Work instruction
When copying the entries below, leave out every picture and keep the rest exact.
────────────────
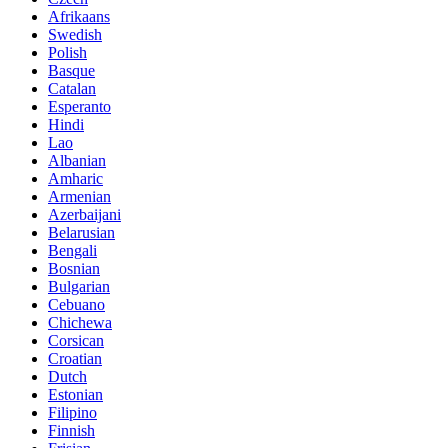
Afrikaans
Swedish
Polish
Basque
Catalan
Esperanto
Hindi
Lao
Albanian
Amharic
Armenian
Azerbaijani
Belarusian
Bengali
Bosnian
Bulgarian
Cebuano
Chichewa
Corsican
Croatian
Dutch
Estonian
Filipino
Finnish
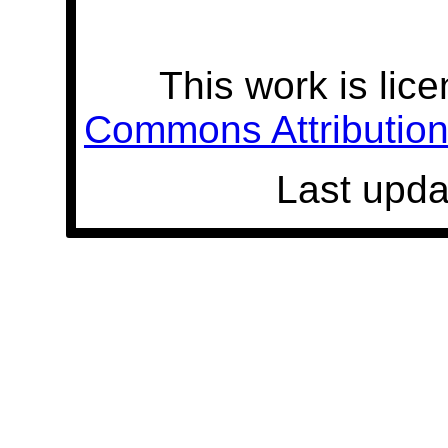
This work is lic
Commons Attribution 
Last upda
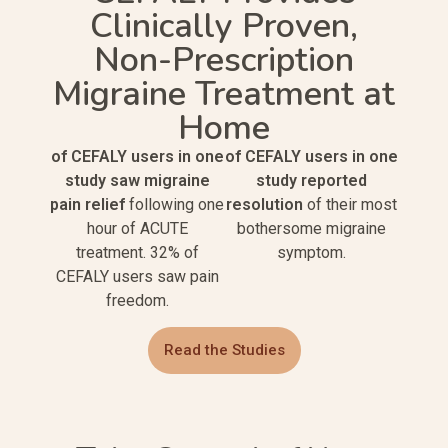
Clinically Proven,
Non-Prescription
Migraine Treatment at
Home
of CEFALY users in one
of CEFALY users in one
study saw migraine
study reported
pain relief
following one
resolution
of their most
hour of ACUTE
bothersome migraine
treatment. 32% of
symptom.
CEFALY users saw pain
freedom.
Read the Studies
────────────────
Output of the exercise
Afrikaans
Swedish
Polish
Basque
Catalan
Esperanto
Hindi
Lao
Albanian
Amharic
Armenian
Azerbaijani
Belarusian
Bengali
Bosnian
Bulgarian
Cebuano
Chichewa
Corsican
Croatian
Dutch
Estonian
Filipino
Finnish
This work is lic
Commons Attribution 
Last upda
Clinically Proven,
Non-Prescription
Migraine Treatment at
Home
of CEFALY users in one
of CEFALY users in one
study saw migraine
study reported
pain relief
following one
resolution
of their most
hour of ACUTE
bothersome migraine
treatment. 32% of
symptom.
CEFALY users saw pain
freedom.
Read the Studies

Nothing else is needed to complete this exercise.